Integrating NNCF into Transformers

https://github.com/huggingface/transformers

This folder contains a git patch to enable NNCF-based quantization for XNLI, SQuAD and GLUE training pipelines of the huggingface transformers repository.

Instructions:

Apply the 0001-Modifications-for-NNCF-usage.patch file to the huggingface transformers repository checked out at commit id: bd469c40659ce76c81f69c7726759d249b4aef49
Install the transformers library and the example scripts from the patched repository as described in the documentation for the huggingface transformers repository.
To start quantization-aware fine-tuning of NLP models using NNCF, use the regular scripts and command line parameters for XNLI and SQuAD training, but with additional --nncf_config <path_to_nncf_config> parameter. The NNCF configs to be used in this way are also provided in the same patch on a per-model, per-compression algorithm basis. Distributed multiprocessing is also supported, simply use the corresponding version of the command line in the huggingface transformers repository with the same additional --nncf_config parameter.
While running with the --nncf_config option, the training scripts will output NNCF-wrapped model checkpoints instead of the regular ones. You may evaluate these checkpoints using the same command lines for training above, but with the--do_train key omitted. In order to export these checkpoints into ONNX format, further add --to_onnx <path_to_output_onnx_file> to your evaluation command line parameters. See exact command lines for each case in the model notes below. Note that in all cases the training hyperparameters might have to be adjusted to accomodate the hardware you have available.

Current best results:

All models use as their baselines the checkpoints obtained with the scripts and command line parameters from the corresponding sections in the original repository documentation. While fine-tuning the quantized model, the hyperparameters were left unchanged, i.e. the difference in the training script invocation was limited to adding --nncf_config option and specifying the pre-trained baseline model as the starting point for quantization fine-tuning. For RoBERTa-MNLI, no baseline model finetuning was necessary since the roberta-large-mnli model pretrained on MNLI was already available for download.

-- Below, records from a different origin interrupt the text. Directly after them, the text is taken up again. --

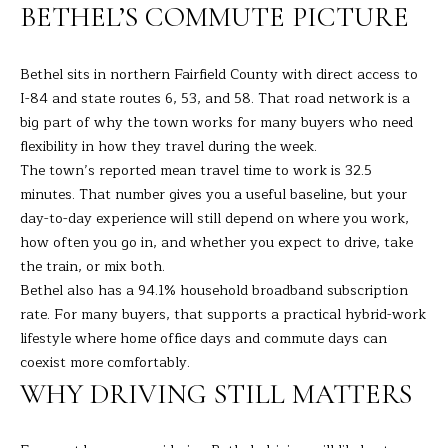
R
a
BETHEL’S COMMUTE PICTURE
t
T
i
Bethel sits in northern Fairfield County with direct access to
o
F
I-84 and state routes 6, 53, and 58. That road network is a
n
O
big part of why the town works for many buyers who need
b
flexibility in how they travel during the week.
e
L
The town’s reported mean travel time to work is 32.5
l
I
minutes. That number gives you a useful baseline, but your
o
day-to-day experience will still depend on where you work,
w
O
how often you go in, and whether you expect to drive, take
a
the train, or mix both.
n
Bethel also has a 94.1% household broadband subscription
d
H
rate. For many buyers, that supports a practical hybrid-work
I
O
lifestyle where home office days and commute days can
'
coexist more comfortably.
l
M
l
WHY DRIVING STILL MATTERS
E
b
e
S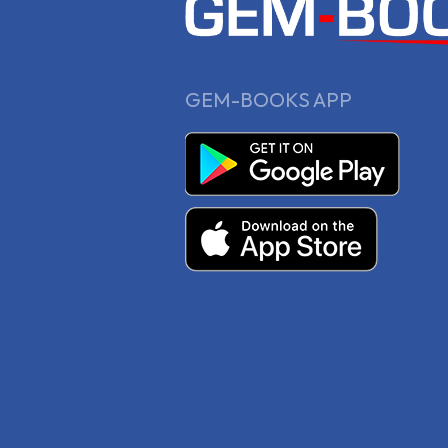
GEM-BOOKS APP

Make sure that you are running evaluation on a single GPU, since the repository evaluation scripts give inconsistent results when running multi-GPU evaluation.

BERT-XNLI

Full-precision FP32 baseline model - bert-base-chinese, trained on the Chinese portion of XNLI - 77.68% accuracy when evaluated on the Chinese portion of XNLI test set.

INT8 model (symmetric weights, asymmetric activations quantization) - 77.22% accuracy in the same evaluation conditions.

INT8 model quantization-aware training command line:

python examples/pytorch/text-classification/run_xnli.py --model_name_or_path bert-base-chinese --language zh --train_language zh --do_train --do_eval --per_gpu_train_batch_size 48 --per_gpu_eval_batch_size 1 --learning_rate 5e-5 --num_train_epochs 4.0 --max_seq_length 128 --output_dir bert_xnli_int8 --save_steps 200 --nncf_config nncf_bert_config_xnli.json

Fine-tuned INT8 model evaluation and ONNX export command line:

python examples/pytorch/text-classification/run_xnli.py --model_name_or_path bert_xnli_int8 --language zh --train_language zh --do_eval --per_gpu_eval_batch_size 1 --max_seq_length 128 --output_dir bert_xnli_int8 --nncf_config nncf_bert_config_xnli.json --to_onnx bert_xnli_int8.onnx

BERT-SQuAD v1.1

Full-precision FP32 baseline model - bert-large-uncased-whole-word-masking model, trained on SQuAD v1.1 - 93.21% F1, 87.2% EM on the dev set,

INT8 model (symmetric quantization) - 92.55% F1, 86.1% EM on the dev set.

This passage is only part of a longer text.